• [REQUIRED WORK]: Using the records below, write out again exactly the lines that begin at the line containing "Строго конфиденциально. Без" and end at the line containing "Доказанная эффективность и безопасность", and no other lines.

Collected data:

::::

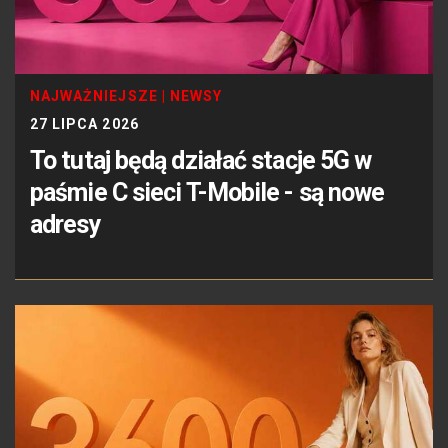
NAJWAŻNIEJSZE
|
NEWSY
27 LIPCA 2026
To tutaj będą działać stacje 5G w
paśmie C sieci T-Mobile - są nowe
adresy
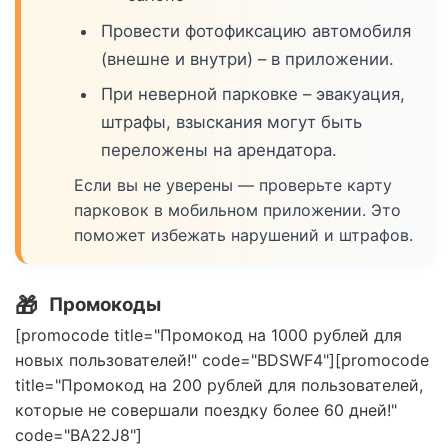
Провести фотофиксацию автомобиля
(внешне и внутри) – в приложении.
При неверной парковке – эвакуация,
штрафы, взыскания могут быть
переложены на арендатора.
Если вы не уверены — проверьте карту
парковок в мобильном приложении. Это
поможет избежать нарушений и штрафов.
🎁
Промокоды
[promocode title="Промокод на 1000 рублей для
новых пользователей!" code="BDSWF4"][promocode
title="Промокод на 200 рублей для пользователей,
которые не совершали поездку более 60 дней!"
code="BA22J8"]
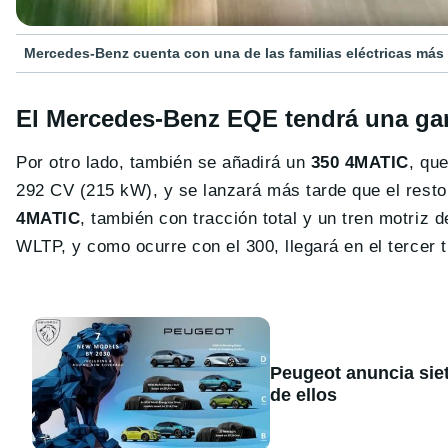
Mercedes-Benz cuenta con una de las familias eléctricas más
El Mercedes-Benz EQE tendrá una gam
Por otro lado, también se añadirá un
350 4MATIC
, que
292 CV (215 kW), y se lanzará más tarde que el resto
4MATIC
, también con tracción total y un tren motri
WLTP, y como ocurre con el 300, llegará en el tercer 
Peugeot anuncia sie
de ellos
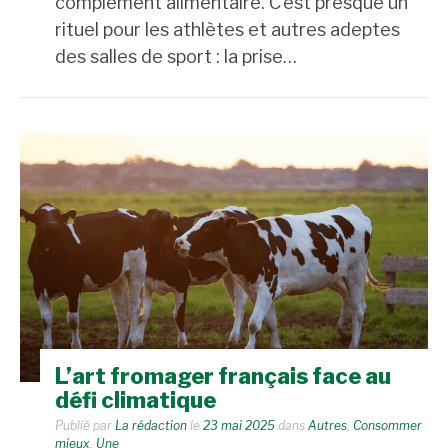
complément alimentaire. C’est presque un
rituel pour les athlètes et autres adeptes
des salles de sport : la prise…
L’art fromager français face au
défi climatique
Publié par
La rédaction
le
23 mai 2025
dans
Autres
,
Consommer
mieux
,
Une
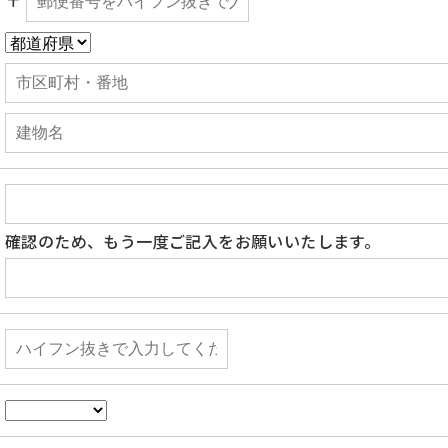
〒
確認のため、もう一度ご記入をお願いいたします。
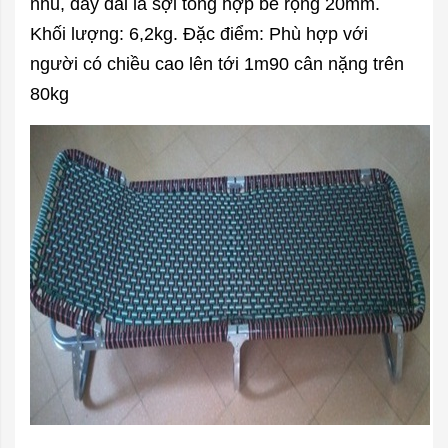
nhũ, dây đai là sợi tổng hợp bề rộng 20mm.
Khối lượng: 6,2kg. Đặc điểm:
Phù hợp với
người có chiều cao lên tới 1m90 cân nặng trên
80kg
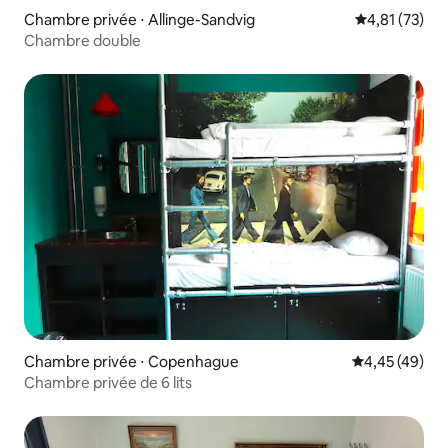
Chambre privée ⋅ Allinge-Sandvig
Évaluation mo
4,81 (73)
Chambre double
Chambre privée ⋅ Copenhague
Évaluation mo
4,45 (49)
Chambre privée de 6 lits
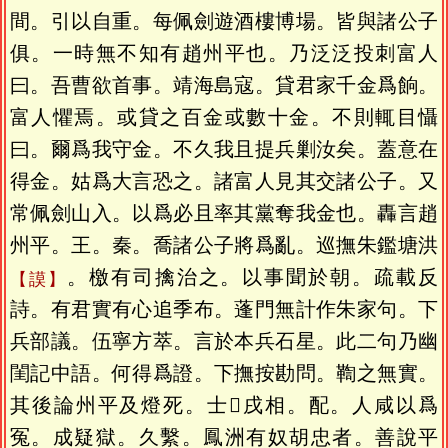
間。引以自重。每佩劍遊酒樓博場。皆與諸公子
俱。一時無不知有趙州平也。乃泛泛投刺富人
曰。吾曹欲首事。靖海島寇。貸君家千金爲餉。
富人懼焉。或貸之百金或數十金。不則輒目懾
曰。爾爲我守金。不久我且提兵剿汝矣。蓋意在
得金。姑爲大言恐之。諸富人見其交諸公子。又
常佩劍山入。以爲必且率其黨奪我金也。轟言趙
州平。王。秦。喬諸公子將爲亂。巡撫朱鑑塘洪
。檄有司擒治之。以事聞於朝。疏載反
謨
詩。有君實有心追季布。蓬門無計作朱家句。下
兵部議。伍寧方萃。言於本兵石星。此二句乃幽
閨記中語。何得爲證。下撫按勘問。鞫之無實。
其後論州平及燈死。士𩥶戌相。配。人咸以爲
冤。成疑獄。久繫。鳳洲有奴胡忠者。善說平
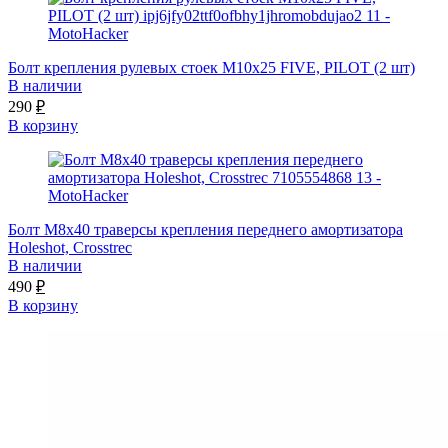
Болт крепления рулевых стоек М10x25 FIVE, PILOT (2 шт)
В наличии
290
₽
В корзину
Болт М8x40 траверсы крепления переднего амортизатора
Holeshot, Crosstrec
В наличии
490
₽
В корзину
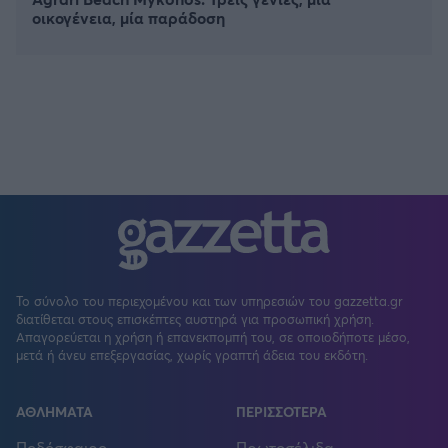
οικογένεια, μία παράδοση
Το σύνολο του περιεχομένου και των υπηρεσιών του gazzetta.gr
διατίθεται στους επισκέπτες αυστηρά για προσωπική χρήση.
Απαγορεύεται η χρήση ή επανεκπομπή του, σε οποιοδήποτε μέσο,
μετά ή άνευ επεξεργασίας, χωρίς γραπτή άδεια του εκδότη.
ΑΘΛΗΜΑΤΑ
ΠΕΡΙΣΣΟΤΕΡΑ
Ποδόσφαιρο
Πρωτοσέλιδα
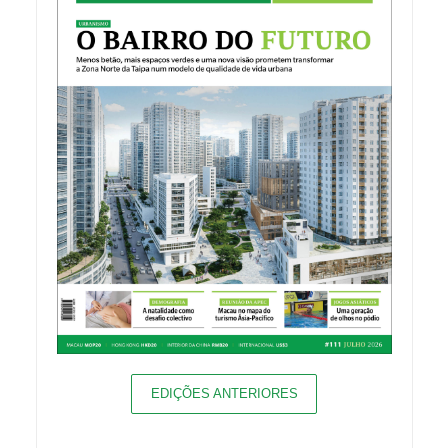
EDIÇÕES ANTERIORES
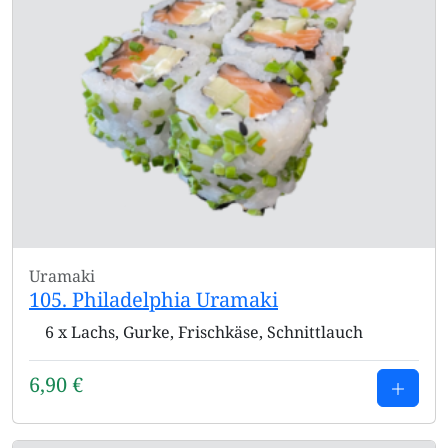
Uramaki
105. Philadelphia Uramaki
6 x Lachs, Gurke, Frischkäse, Schnittlauch
6,90
€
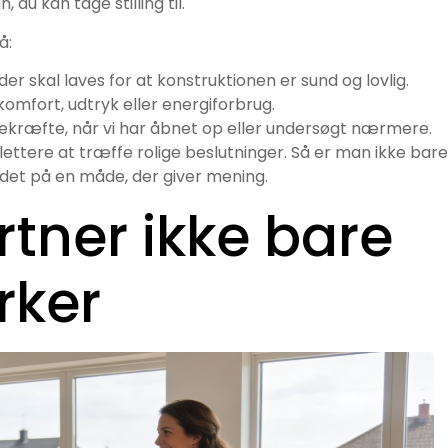
du kan tage stilling til.
å:
 der skal laves for at konstruktionen er sund og lovlig.
 komfort, udtryk eller energiforbrug.
n bekræfte, når vi har åbnet op eller undersøgt nærmere.
gt lettere at træffe rolige beslutninger. Så er man ikke bare
 det på en måde, der giver mening.
tner ikke bare
rker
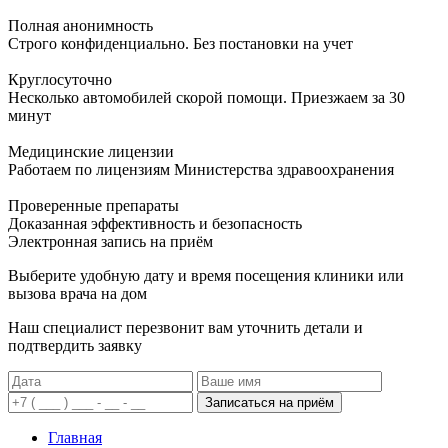
Полная анонимность
Строго конфиденциально. Без постановки на учет
Круглосуточно
Несколько автомобилей скорой помощи. Приезжаем за 30
минут
Медицинские лицензии
Работаем по лицензиям Министерства здравоохранения
Проверенные препараты
Доказанная эффективность и безопасность
Электронная запись
на приём
Выберите удобную дату и время посещения клиники или
вызова врача на дом
Наш специалист перезвонит вам уточнить детали и
подтвердить заявку
Записаться на приём
Главная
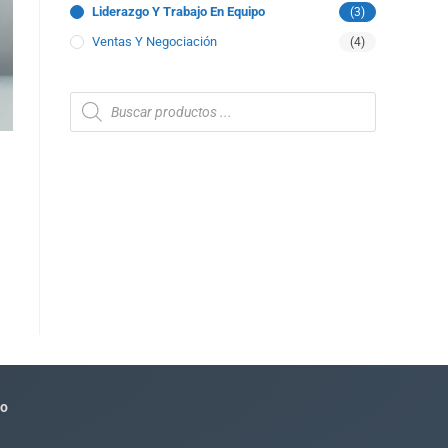
Liderazgo Y Trabajo En Equipo
(3)
Ventas Y Negociación
(4)
to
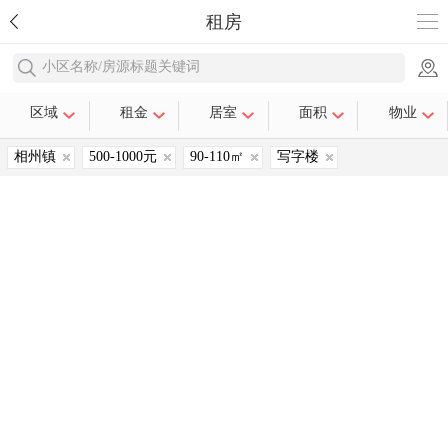
租房
小区名称/房源标题关键词
区域
租金
居室
面积
物业
相州镇
500-1000元
90-110㎡
写字楼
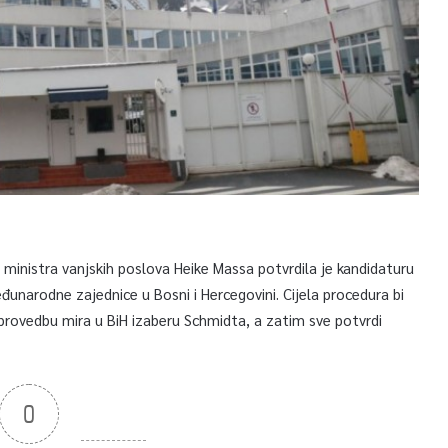
ministra vanjskih poslova Heike Massa potvrdila je kandidaturu
unarodne zajednice u Bosni i Hercegovini. Cijela procedura bi
 sprovedbu mira u BiH izaberu Schmidta, a zatim sve potvrdi
0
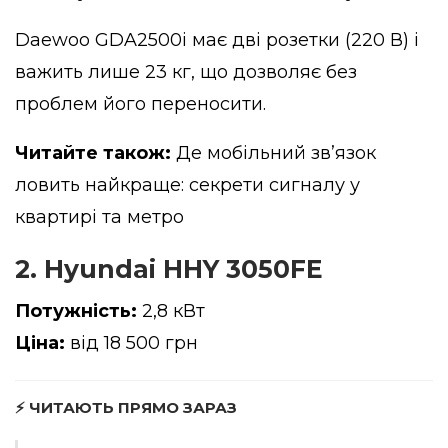
Daewoo GDA2500i має дві розетки (220 В) і
важить лише 23 кг, що дозволяє без
проблем його переносити.
Читайте також:
Де мобільний зв’язок
ловить найкраще: секрети сигналу у
квартирі та метро
2. Hyundai HHY 3050FE
Потужність:
2,8 кВт
Ціна:
від 18 500 грн
⚡ ЧИТАЮТЬ ПРЯМО ЗАРАЗ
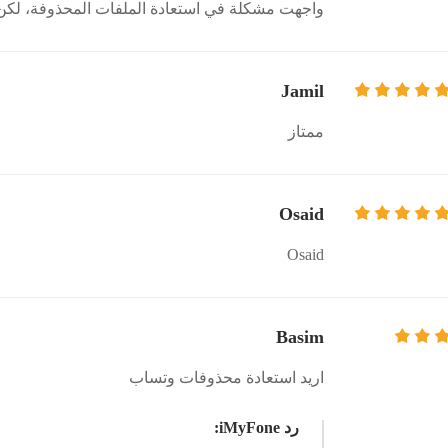
واجهت مشكلة في استعادة الملفات المحذوفة، لكن D-Back جعل العملية سهلة وسريع
Jamil
ممتاز
Osaid
Osaid
Basim
اريد استعادة محذوفات وتساب
رد iMyFone:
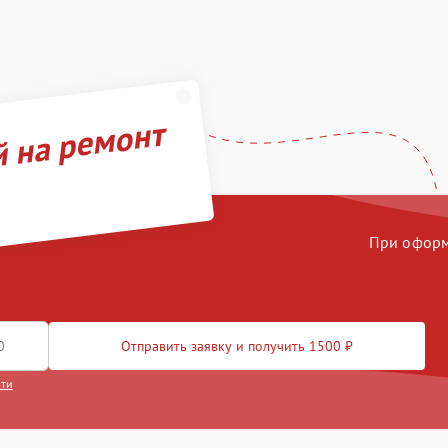
й на ремонт
При оформл
Отправить заявку и получить 1500 ₽
сти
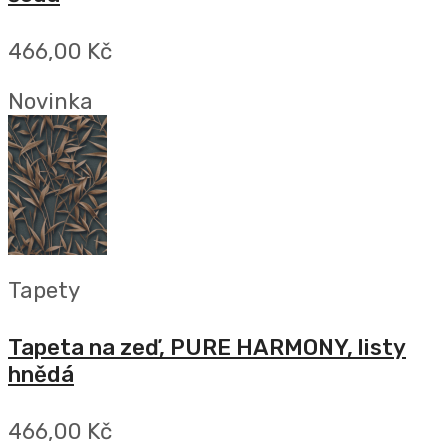
466,00 Kč
Novinka
Tapety
Tapeta na zeď, PURE HARMONY, listy
hnědá
466,00 Kč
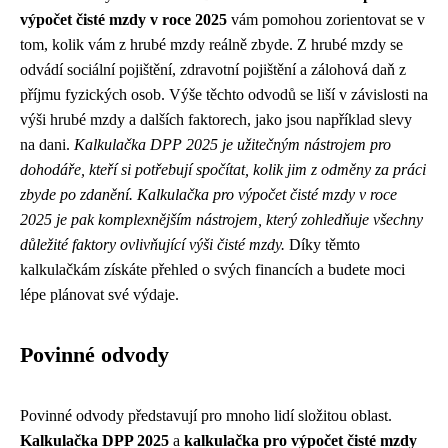
výpočet čisté mzdy v roce 2025
vám pomohou zorientovat se v
tom, kolik vám z hrubé mzdy reálně zbyde. Z hrubé mzdy se
odvádí sociální pojištění, zdravotní pojištění a zálohová daň z
příjmu fyzických osob. Výše těchto odvodů se liší v závislosti na
výši hrubé mzdy a dalších faktorech, jako jsou například slevy
na dani.
Kalkulačka DPP 2025 je užitečným nástrojem pro
dohodáře, kteří si potřebují spočítat, kolik jim z odměny za práci
zbyde po zdanění.
Kalkulačka pro výpočet čisté mzdy v roce
2025 je pak komplexnějším nástrojem, který zohledňuje všechny
důležité faktory ovlivňující výši čisté mzdy.
Díky těmto
kalkulačkám získáte přehled o svých financích a budete moci
lépe plánovat své výdaje.
Povinné odvody
Povinné odvody představují pro mnoho lidí složitou oblast.
Kalkulačka DPP 2025
a
kalkulačka pro výpočet čisté mzdy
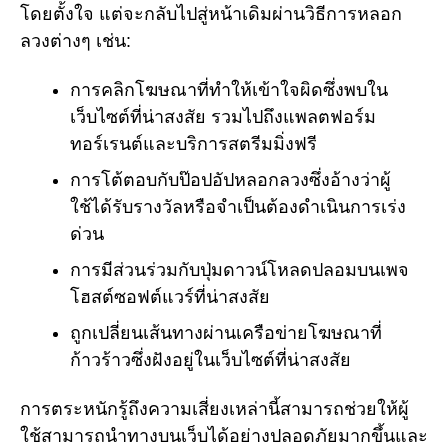
โดยตั้งใจ แต่จะกลับไปสู่หน้าเดิมผ่านวิธีการหลอก
ลวงต่างๆ เช่น:
การคลิกโฆษณาที่ทำให้เข้าใจผิดซึ่งพบใน
เว็บไซต์ที่น่าสงสัย รวมไปถึงแพลตฟอร์ม
ทอร์เรนต์และบริการสตรีมมิ่งฟรี
การโต้ตอบกับป๊อปอัปหลอกลวงซึ่งอ้างว่าผู้
ใช้ได้รับรางวัลหรือจำเป็นต้องดำเนินการเร่ง
ด่วน
การมีส่วนร่วมกับปุ่มดาวน์โหลดปลอมบนเพจ
โฮสต์ซอฟต์แวร์ที่น่าสงสัย
ถูกเปลี่ยนเส้นทางผ่านเครือข่ายโฆษณาที่
ก้าวร้าวซึ่งฝังอยู่ในเว็บไซต์ที่น่าสงสัย
การตระหนักรู้ถึงความเสี่ยงเหล่านี้สามารถช่วยให้ผู้
ใช้สามารถนำทางบนเว็บได้อย่างปลอดภัยมากขึ้นและ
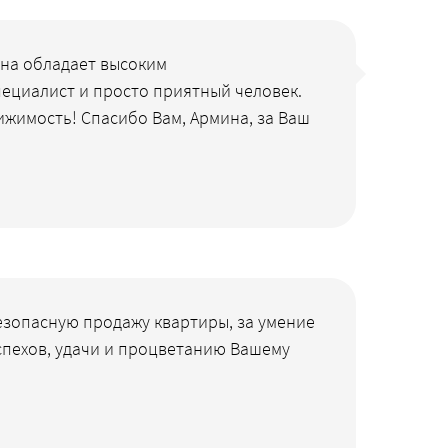
на обладает высоким
ециалист и просто приятный человек.
ижимость! Спасибо Вам, Армина, за Ваш
безопасную продажу квартиры, за умение
Успехов, удачи и процветанию Вашему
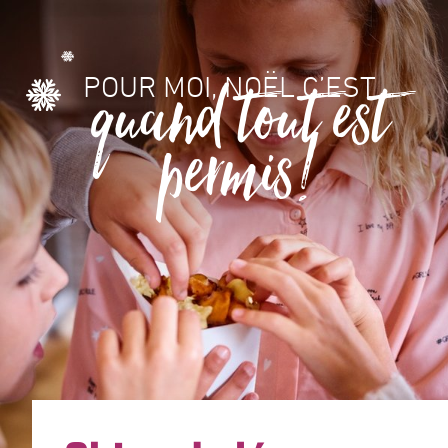
quand tout est
POUR MOI, NOËL C’EST...
permis!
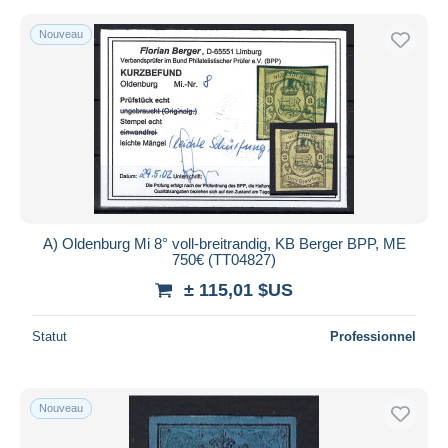
Nouveau
A) Oldenburg Mi 8° voll-breitrandig, KB Berger BPP, ME
750€ (TT04827)
± 115,01 $US
Statut
Professionnel
Nouveau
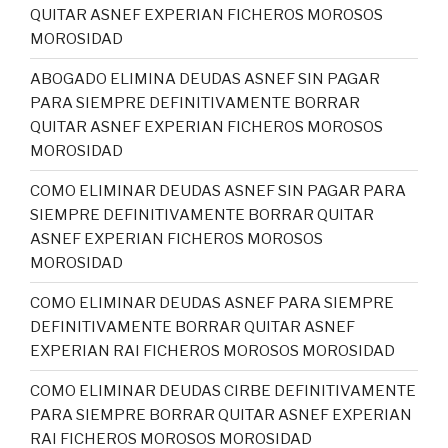
QUITAR ASNEF EXPERIAN FICHEROS MOROSOS
MOROSIDAD
ABOGADO ELIMINA DEUDAS ASNEF SIN PAGAR
PARA SIEMPRE DEFINITIVAMENTE BORRAR
QUITAR ASNEF EXPERIAN FICHEROS MOROSOS
MOROSIDAD
COMO ELIMINAR DEUDAS ASNEF SIN PAGAR PARA
SIEMPRE DEFINITIVAMENTE BORRAR QUITAR
ASNEF EXPERIAN FICHEROS MOROSOS
MOROSIDAD
COMO ELIMINAR DEUDAS ASNEF PARA SIEMPRE
DEFINITIVAMENTE BORRAR QUITAR ASNEF
EXPERIAN RAI FICHEROS MOROSOS MOROSIDAD
COMO ELIMINAR DEUDAS CIRBE DEFINITIVAMENTE
PARA SIEMPRE BORRAR QUITAR ASNEF EXPERIAN
RAI FICHEROS MOROSOS MOROSIDAD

::::

• [TASK RESULT]:
Строго конфиденциально. Без постановки на учет
Круглосуточно
Несколько автомобилей скорой помощи. Приезжаем за 30
минут
Медицинские лицензии
Работаем по лицензиям Министерства здравоохранения
Проверенные препараты
Доказанная эффективность и безопасность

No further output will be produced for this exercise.